▶ _Task inputs_

▽

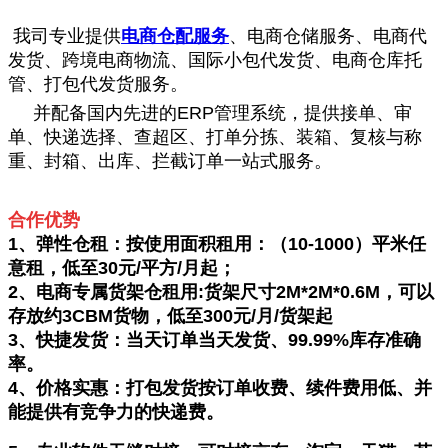
我司专业提供
电商仓配服务
、电商仓储服务、电商代
发货、跨境电商物流、国际小包代发货、电商仓库托
管、打包代发货服务。
并配备国内先进的ERP管理系统，提供接单、审
单、快递选择、查超区、打单分拣、装箱、复核与称
重、封箱、出库、拦截订单一站式服务。
合作优势
1、弹性仓租：按使用面积租用：（10-1000）平米任
意租，低至30元/平方/月起；
2、电商专属货架仓租用:货架尺寸2M*2M*0.6M，可以
存放约3CBM货物，低至300元/月/货架起
3、快捷发货：当天订单当天发货、99.99%库存准确
率。
4、价格实惠：打包发货按订单收费、续件费用低、并
能提供有竞争力的快递费。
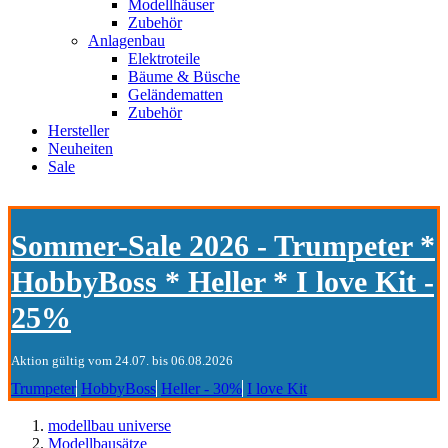
Modellhäuser
Zubehör
Anlagenbau
Elektroteile
Bäume & Büsche
Geländematten
Zubehör
Hersteller
Neuheiten
Sale
Sommer-Sale 2026 - Trumpeter *
HobbyBoss * Heller * I love Kit -
25%
Aktion gültig vom 24.07. bis 06.08.2026
Trumpeter
HobbyBoss
Heller - 30%
I love Kit
modellbau universe
Modellbausätze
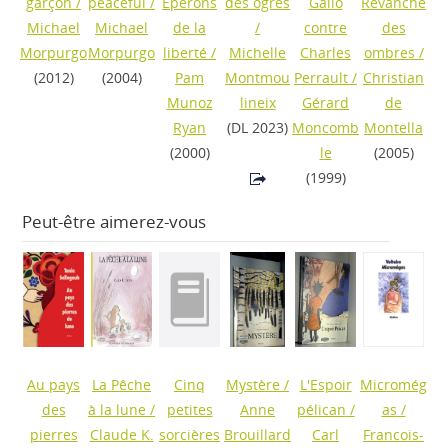
garçon
/
peaceful
/
Eperons
des ogres
Gallo
Revanche
Michael
Michael
de la
/
contre
des
Morpurgo
Morpurgo
liberté
/
Michelle
Charles
ombres
/
(2012)
(2004)
Pam
Montmou
Perrault
/
Christian
Munoz
lineix
Gérard
de
Ryan
(DL 2023)
Moncomb
Montella
(2000)
le
(2005)
(1999)
Peut-être aimerez-vous
Au pays
La Pêche
Cinq
Mystère
/
L'Espoir
Micromég
des
à la lune
/
petites
Anne
pélican
/
as
/
pierres
Claude K.
sorcières
Brouillard
Carl
Francois-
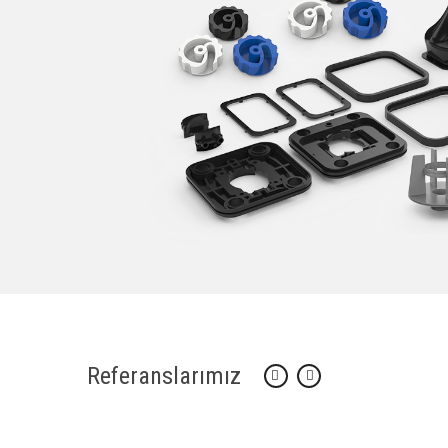
Referanslarımız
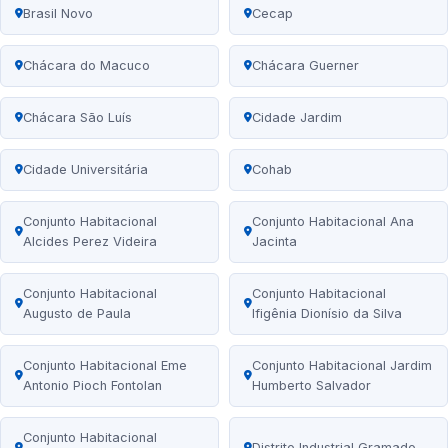
Brasil Novo
Cecap
Chácara do Macuco
Chácara Guerner
Chácara São Luís
Cidade Jardim
Cidade Universitária
Cohab
Conjunto Habitacional
Conjunto Habitacional Ana
Alcides Perez Videira
Jacinta
Conjunto Habitacional
Conjunto Habitacional
Augusto de Paula
Ifigênia Dionísio da Silva
Conjunto Habitacional Eme
Conjunto Habitacional Jardim
Antonio Pioch Fontolan
Humberto Salvador
Conjunto Habitacional
Distrito Industrial Gramado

△

▶ _Your task_
Start at the top of the entries and repeat each line exactly, ending at the line that contains "Sommer-Sale 2026 - Trumpeter *". Pictures are not part of the copy.

▶ _Result of this exercise_
我司专业提供
电商仓配服务
、电商仓储服务、电商代
发货、跨境电商物流、国际小包代发货、电商仓库托
管、打包代发货服务。
并配备国内先进的ERP管理系统，提供接单、审
单、快递选择、查超区、打单分拣、装箱、复核与称
重、封箱、出库、拦截订单一站式服务。
合作优势
1、弹性仓租：按使用面积租用：（10-1000）平米任
意租，低至30元/平方/月起；
2、电商专属货架仓租用:货架尺寸2M*2M*0.6M，可以
存放约3CBM货物，低至300元/月/货架起
3、快捷发货：当天订单当天发货、99.99%库存准确
率。
4、价格实惠：打包发货按订单收费、续件费用低、并
能提供有竞争力的快递费。
Modellhäuser
Zubehör
Anlagenbau
Elektroteile
Bäume & Büsche
Geländematten
Zubehör
Hersteller
Neuheiten
Sale
Sommer-Sale 2026 - Trumpeter *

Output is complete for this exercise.